Question: do I need to know anything in this blog post?
Answer: No, it is a true cache and CELLMEMORY works automatically
Question: so why should I read this blog post?
Answer: because you like to keep a toolkit of useful ways to control the system when needed
The Exadata engineering team has done a lot of work to make the flash cache automatically handle a variety of very different workloads happening simultaneously which is why we now typically discourage users from specifying:
SQL> Alter Table T storage (cell_flash_cache keep);
and trust the AUTOKEEP pool to recognize table scans that would most benefit from caching and to cache them in a thrash resistant way. Our Best Practice for CELLMEMORY is typically not to use the DDL. That said, there will be cases when the DBA wishes to override the system’s default behavior and we will look at a couple of those reasons. But first here’s the DDL which is a very cut down portion of the INMEMORY syntax:
Alter Table T [ [ NO ] CELLMEMORY [ MEMCOMPRESS FOR [ QUERY | CAPACITY ] [ LOW | HIGH ] ] ]
So let’s break this down piece by piece.
SQL> Alter Table T NO CELLMEMORY
The NO CELLMEMORY clause prevents a table being eligible for the rewrite from 184.108.40.206 format to 12.2 In-Memory format. There are a variety of reasons you may wish to do this and we’ll look at those at the end of this post.

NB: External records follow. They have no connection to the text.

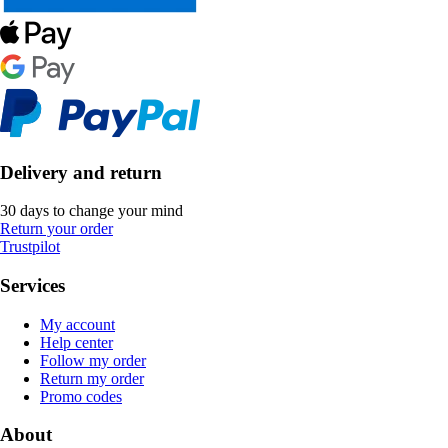
Delivery and return
30 days to change your mind
Return your order
Trustpilot
Services
My account
Help center
Follow my order
Return my order
Promo codes
About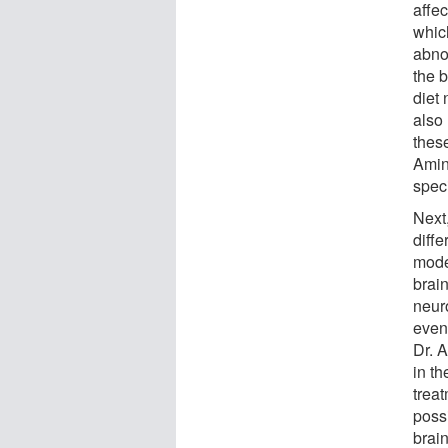
affe
whic
abno
the 
diet
also 
thes
Amin
spec
Next
diffe
mode
brai
neur
even
Dr. 
in th
trea
poss
brai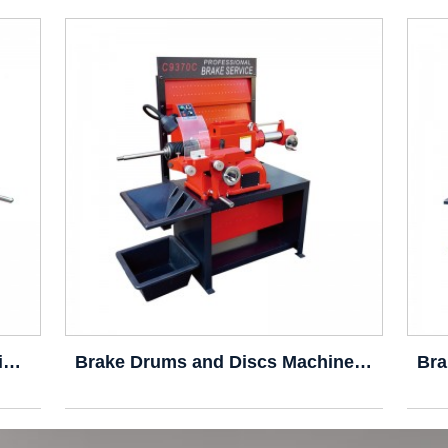
Brake Drum/Disc Cutting Machine C9335A
Brake Drums and Discs Machine C9370C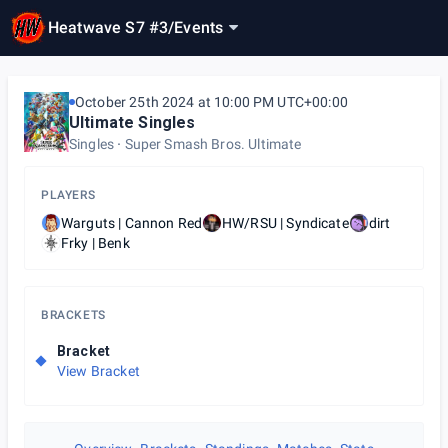
Heatwave S7 #3
/
Events
October 25th 2024 at 10:00 PM UTC+00:00
Ultimate Singles
Singles
Super Smash Bros. Ultimate
PLAYERS
Warguts | Cannon Red
HW/RSU | Syndicate
dirt
Frky | Benk
BRACKETS
Bracket
View Bracket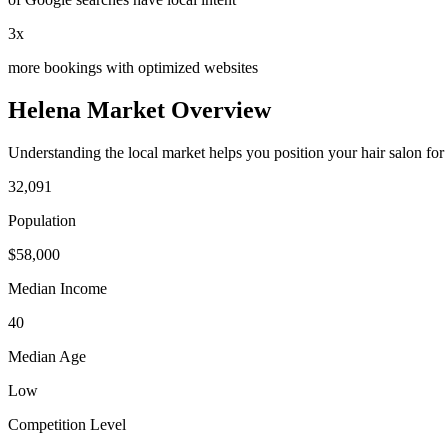
3x
more bookings with optimized websites
Helena
Market Overview
Understanding the local market helps you position your
hair salon
for
32,091
Population
$
58,000
Median Income
40
Median Age
Low
Competition Level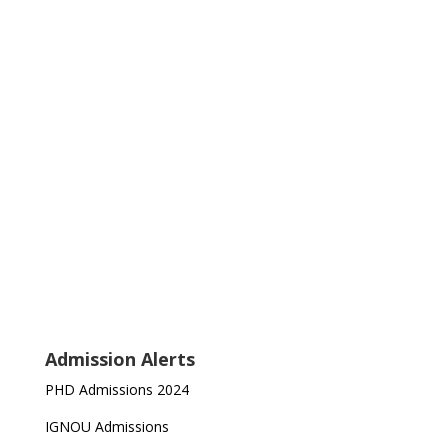
Admission Alerts
PHD Admissions 2024
IGNOU Admissions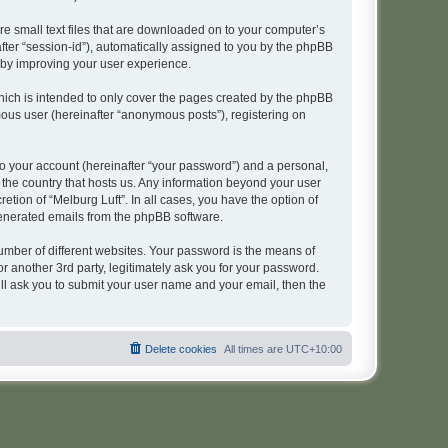
re small text files that are downloaded on to your computer’s
after “session-id”), automatically assigned to you by the phpBB
reby improving your user experience.
hich is intended to only cover the pages created by the phpBB
mous user (hereinafter “anonymous posts”), registering on
to your account (hereinafter “your password”) and a personal,
n the country that hosts us. Any information beyond your user
tion of “Melburg Luft”. In all cases, you have the option of
 generated emails from the phpBB software.
umber of different websites. Your password is the means of
r another 3rd party, legitimately ask you for your password.
ll ask you to submit your user name and your email, then the
Delete cookies
All times are
UTC+10:00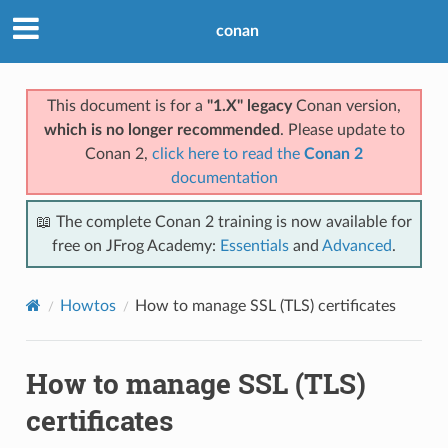
conan
This document is for a
"1.X" legacy
Conan version,
which is no longer recommended
. Please update to
Conan 2,
click here to read the
Conan 2
documentation
📖 The complete Conan 2 training is now available for
free on JFrog Academy:
Essentials
and
Advanced
.
Howtos
How to manage SSL (TLS) certificates
How to manage SSL (TLS)
certificates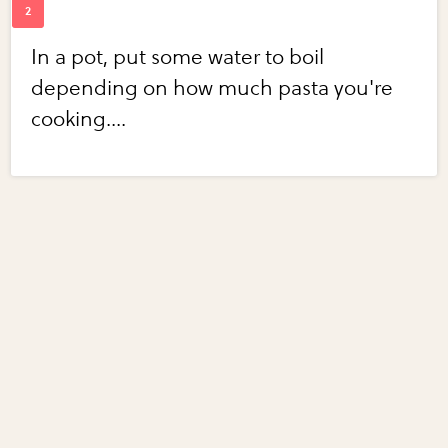
In a pot, put some water to boil
depending on how much pasta you're
cooking....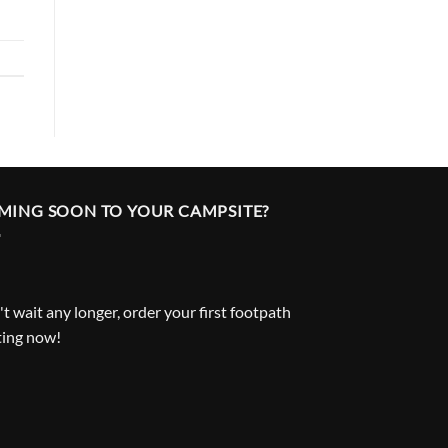
MING SOON TO YOUR CAMPSITE?
t wait any longer, order your first footpath
ting now!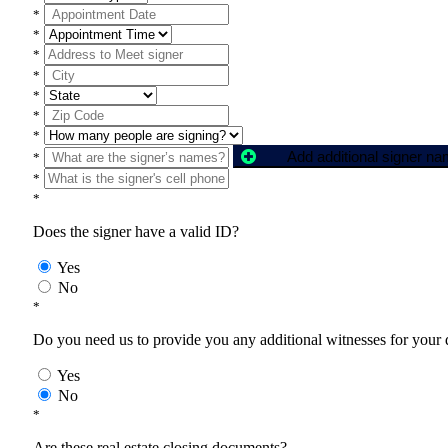
*
*
*
*
*
*
*
Add additional signer n
*
*
*
Does the signer have a valid ID?
Yes
No
*
Do you need us to provide you any additional witnesses for your
Yes
No
*
Are these real estate closing documents?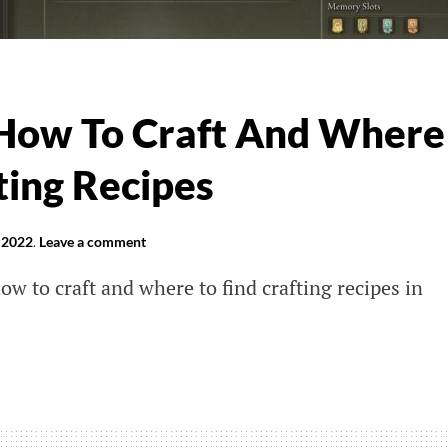
 How To Craft And Where
ting Recipes
 2022
.
Leave a comment
how to craft and where to find crafting recipes in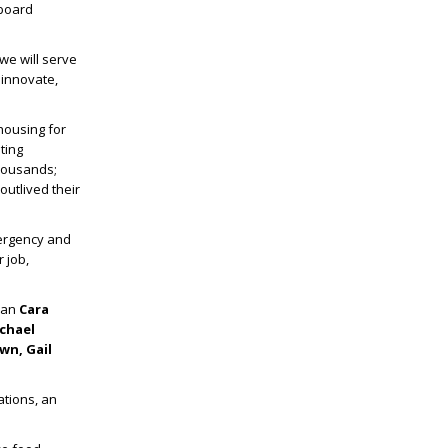
 board
we will serve
 innovate,
housing for
ting
thousands;
outlived their
ergency and
r job,
oman
Cara
chael
wn, Gail
ations, an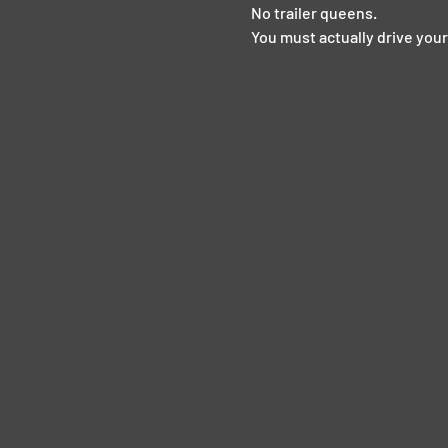
No trailer queens.  
You must actually drive your 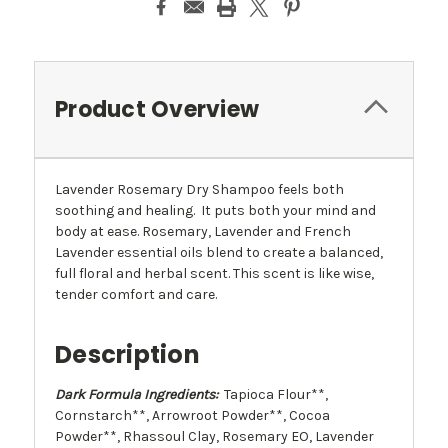
Product Overview
Lavender Rosemary Dry Shampoo feels both
soothing and healing. It puts both your mind and
body at ease. Rosemary, Lavender and French
Lavender essential oils blend to create a balanced,
full floral and herbal scent. This scent is like wise,
tender comfort and care.
Description
Dark Formula Ingredients:
Tapioca Flour**,
Cornstarch**, Arrowroot Powder**, Cocoa
Powder**, Rhassoul Clay, Rosemary EO, Lavender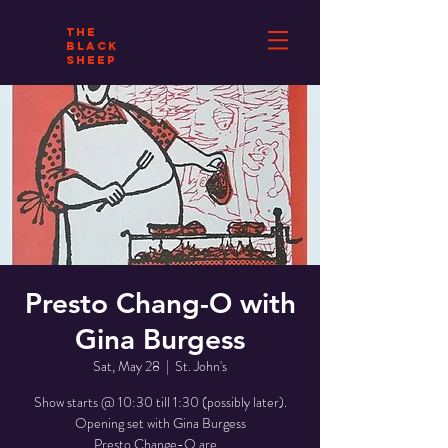
THE
BLACK
SHEEP
Presto Chang-O with
Gina Burgess
Sat, May 28
  |  
St. John's
Show starts @ 10:30 till 1:30 (possibly later).
Opening set with Gina Burgess
Presto Change-O are...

SQL> Alter Table T CELLMEMORY SQL> Alter Table T CELLMEMORY MEMCOMPRESS FOR CAPACITY
These allows a table to be cached in the default 12.2 In-Memory format (you’d only ever need this to undo a NO CELLMEMORYyou done earlier or to revert a change in the compression level used).
SQL> Alter Table T CELLMEMORY MEMCOMPRESS FOR QUERY
I mentioned above that CELLMEMORY, by default, undergoes two rounds of compression: first a round of semantic compression and secondly a round of bitwise compression using LZO is applied. This is the default to try and keep CELLMEMORY’s flash cache footprint as close as we can to HCC flash space usage but run queries much faster than HCC. But, even though LZO has a relatively low decompression cost it is not zero. There are some workloads which run faster with MEMCOMPRESS FOR QUERY but they also use typically twice as much flash space. It would not be appropriate for the system to automatically start using twice as much flash but if you wish to experiment with this, the option is there. Also compressing with LZO takes CPU time which is not needed with MEMCOMPRESS FOR QUERY.
What about [ LOW | HIGH ] ?
Currently, unlike INMEMORY, these are throw away words but we retained them in the grammar for future expansion and because people are used to specifying them in a MEMCOMPRESS clause. this means in effect:
- CELLMEMORY’S MEMCOMPRESS FOR QUERY
is roughly equivalent of INMEMORY’S MEMCOMPRESS FOR QUERY HIGH
- CELLMEMORY’S MEMCOMPRESS FOR CAPACITY
is roughly equivalent of INMEMORY’S MEMCOMPRESS FOR CAPACITY LOW
Why might I want to overrule the default?
There are a few reasons:
- Turning CELLMEMORY off may be useful if you know an HCC table will only be queried a few times and then dropped or truncated soon and it is not worth the CPU time to create the In-Memory formats
- Turning CELLMEMORY off may be useful if your cells are already under a lot of CPU pressure and you wish to avoid the CPU of creating the In-Memory formats
- Switching to MEMCOMPRESS FOR QUERY may be useful to get better query performance on some workloads (YMMV) and reduce the CPU cost of creating In-Memory formats
What about INMEMORY with CELLMEMORY?
We allow both INMEMORY and CELLMEMORY on the same table
SQL> Create Table T (c1 number) INMEMORY NO CELLMEMORY; SQL> Create Table T (c1 number) INMEMORY CELLMEMORY MEMCOMPRESS FOR QUERY;
Why would you want both INMEMORY and CELLMEMORY?
DBIM implements a priority system where the In-Memory area is first loaded with the critical tables and then finally down to the PRIORITY LOW tables. If you have a PRIORITY LOW table that is unlikely to get loaded in memory it is fine to also specify CELLMEMORY so as to still get columnar performance. Note: an HCC encoded INMEMORY table will still get automatic CELLMEMORY if you don’t use any DDL at all.